Cosmopolitan, I say to myself. Not as in:

  • having an exciting and glamorous character associated with travel and a mixture of cultures

or

  • a cocktail made with Cointreau, lemon vodka, cranberry juice, and lime juice

but as in:

  • (of a plant or animal) found all over the world

This sense of belonging to the world is fed by my reading and vice versa.  The Griffin Poetry Prize’s excellent online resource introduced me to First Nation poets including Layli Longsoldier, Billy-Ray Belcourt and Abigail Chabitnoy.  I came to the work of Nishnaabeg storyteller Leanne Betasamosake Simpson.
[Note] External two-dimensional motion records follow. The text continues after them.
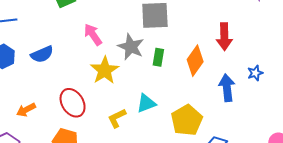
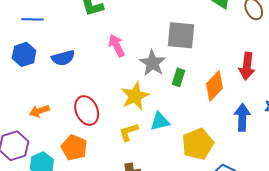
yellow star: (105, 70) -> (135, 96), moved

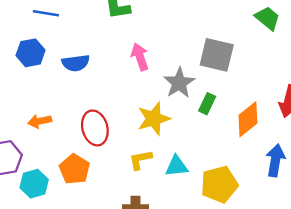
cyan triangle: (160, 121) -> (177, 166), moved

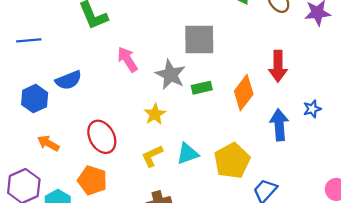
blue hexagon: (31, 53) -> (35, 99), moved
green rectangle: (207, 104) -> (202, 88), turned 66
yellow star: (154, 119) -> (155, 114), size x0.7
orange arrow: (40, 121) -> (48, 143), turned 55

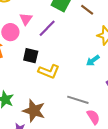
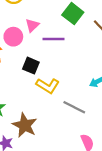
purple line: (47, 28) -> (54, 39), turned 36
gray line: (78, 100) -> (74, 107), moved

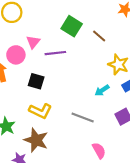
yellow L-shape: (48, 86) -> (40, 111), moved

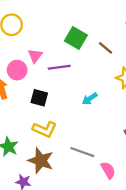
cyan arrow: (102, 90) -> (90, 99), moved
gray line: (83, 117) -> (82, 152), moved

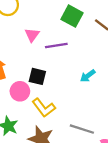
pink circle: (17, 70) -> (20, 91), moved
yellow L-shape: (45, 129) -> (44, 108), turned 30

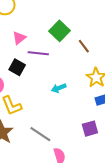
black square: (37, 76) -> (17, 67), moved

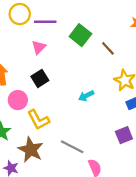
purple line: (38, 53) -> (45, 22), moved
black square: (17, 67) -> (40, 78), turned 35

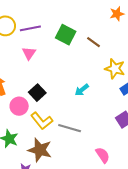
black square: (40, 78) -> (37, 93), moved
gray line: (72, 147) -> (70, 128), moved

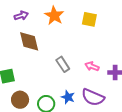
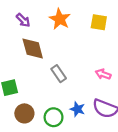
purple arrow: (21, 16) -> (23, 20), turned 64
gray rectangle: (63, 64) -> (59, 74), moved

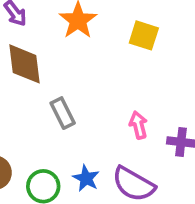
pink arrow: (103, 74) -> (138, 125), turned 48

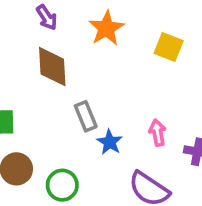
blue star: (86, 178) -> (110, 142), moved

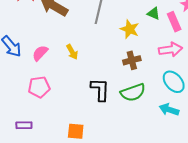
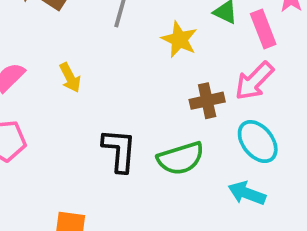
pink arrow: (171, 50) -> (254, 81), turned 140
brown cross: (132, 60) -> (207, 101), moved

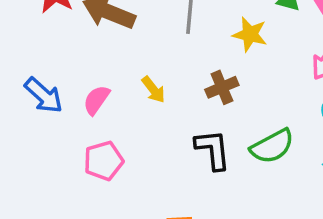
brown cross: (207, 101) -> (222, 87), moved

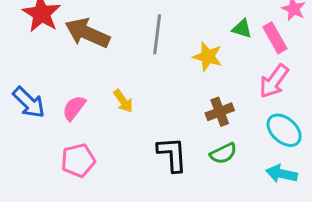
brown cross: (222, 87) -> (220, 112), moved
green semicircle: (272, 146) -> (223, 153), size x0.7

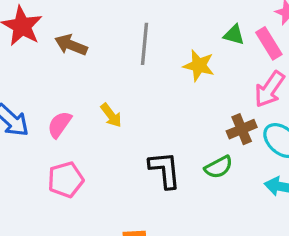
brown arrow: (87, 33) -> (71, 45), size x0.7
brown cross: (220, 112) -> (242, 129), moved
Her book ‘The Accident of Being Lost’ is on my bedside table, and opening it immerses me in a way of being deeply connected to trees and rivers, where Nature is home and family.  How to describe the shift in thinking it sparks, how it feels to speak unfamiliar combinations of consonants and vowels:

Nishnaabetwewag

                        Adikwag

 Nanabush

                                    kwezen.

What draws me to the unfamiliar is perhaps what drew me to learning languages.  Curiosity at first, and then a realisation that learning a language is entering into a way of living and thinking and being.  But we don’t need to speak a language to enter its world – we are fortunate to have translators as our guides.  I don’t need to speak Albanian to read Luljeta Lleshanaku’s impassioned poems of witness, because Ani Gjika opens the door for me.  I can read the Ukranian poet Natalka Bilotserkivets thanks to translations by Dzvinia Orolowsky and Ali Kinsella, and I can read Wang Xiaoni’s luminous poem ‘Seeing the Ocean from a Night Flight’ because Eleanor Goodman has translated it from the Chinese:

“Everything becomes small

            only the ocean makes the night’s leather clothes

            open up the further out it spreads”…

And what of the writers not writing in English who haven’t been shortlisted for prizes, and whose work merits a wider readership?  I subscribe to Modern Poetry in Translation, founded in 1965 by Daniel Weissbort and Ted Hughes, to read poetry being written and translated now all over the world. And there’s the Poetry Translation centre, where online you can read poems in three versions: the original, a close translation, and a final poetic translation.  For writers on writing, I turn to PEN Transmissions, an online magazine for international and translated voices, featuring interviews and essays from established and emerging writers.  Their current issue has interviews with translators from the 2022 Booker shortlist, and a piece by the novelist Pajtim Statovci entitled ‘I Am a Writer Because My Will to Understand People is Greater Than My Need to Judge Them’.

The act of translation is generous beyond measure, and translators the most engaged readers of a writer’s work.  So many open doors.  So much world at our fingertips.


Shazea Quraishi is a Pakistani-born Canadian poet and translator based in London.  Her poems have appeared in UK and US anthologies and publications including The Guardian, The Financial Times, Poetry Review & Modern Poetry in Translation. Books include The Courtesans Reply (flipped eye publishing, 2012), The Art of Scratching (Bloodaxe Books, 2015), The Taxidermist (Verve Poetry Press, 2020), and The Glimmer (Bloodaxe Books, forthcoming in September 2022); and her work has been anthologised most recently in ‘The Things I Would Tell You: British Muslim Women Write’ & ‘The Mighty Stream: Poems in celebration of Martin Luther King’. Shazea is a trustee on the board of English PEN, and on the committee of the Poetry and Spoken Word Group of the Society of Authors. A Complete Works alumna, she is an artist in residence with Living Words, an arts charity working with people impacted by dementias and mental health. Shazea is currently working on translating poems by the Mexican activist and poet Susana Chavez, and continues adapting The Courtesans Reply as a play.